* Aim of the exercise
The material beneath this line should be printed exactly, with its pictures omitted.

┏━━

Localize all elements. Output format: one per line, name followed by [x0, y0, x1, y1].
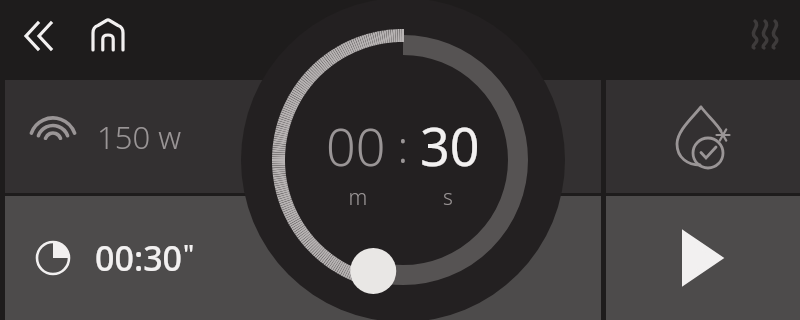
button[interactable]: Start — [606, 196, 800, 320]
button[interactable]: 150 w — [5, 80, 601, 193]
staticText: " — [183, 235, 195, 270]
staticText: 150 w — [97, 116, 181, 158]
staticText: : — [386, 116, 420, 176]
staticText: s — [403, 183, 493, 212]
button[interactable]: 00:30 — [5, 196, 601, 320]
button[interactable]: Steam — [744, 12, 788, 56]
button[interactable]: Back — [18, 14, 62, 58]
button[interactable]: Auto clean — [606, 80, 800, 193]
staticText: 00:30 — [95, 235, 183, 281]
staticText: m — [313, 183, 403, 212]
staticText: 30 — [420, 110, 480, 181]
button[interactable]: Home — [86, 14, 130, 58]
staticText: 00 — [326, 110, 386, 181]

┗━━

* Answer for the task
Localize all elements. Output format: one per line, name followed by [x0, y0, x1, y1].
button[interactable]: Start — [606, 196, 800, 320]
button[interactable]: 150 w — [5, 80, 601, 193]
staticText: " — [183, 235, 195, 270]
staticText: 150 w — [97, 116, 181, 158]
staticText: : — [386, 116, 420, 176]
staticText: s — [403, 183, 493, 212]
button[interactable]: 00:30 — [5, 196, 601, 320]
button[interactable]: Steam — [744, 12, 788, 56]
button[interactable]: Back — [18, 14, 62, 58]
button[interactable]: Auto clean — [606, 80, 800, 193]
staticText: 00:30 — [95, 235, 183, 281]
staticText: m — [313, 183, 403, 212]
staticText: 30 — [420, 110, 480, 181]
button[interactable]: Home — [86, 14, 130, 58]
staticText: 00 — [326, 110, 386, 181]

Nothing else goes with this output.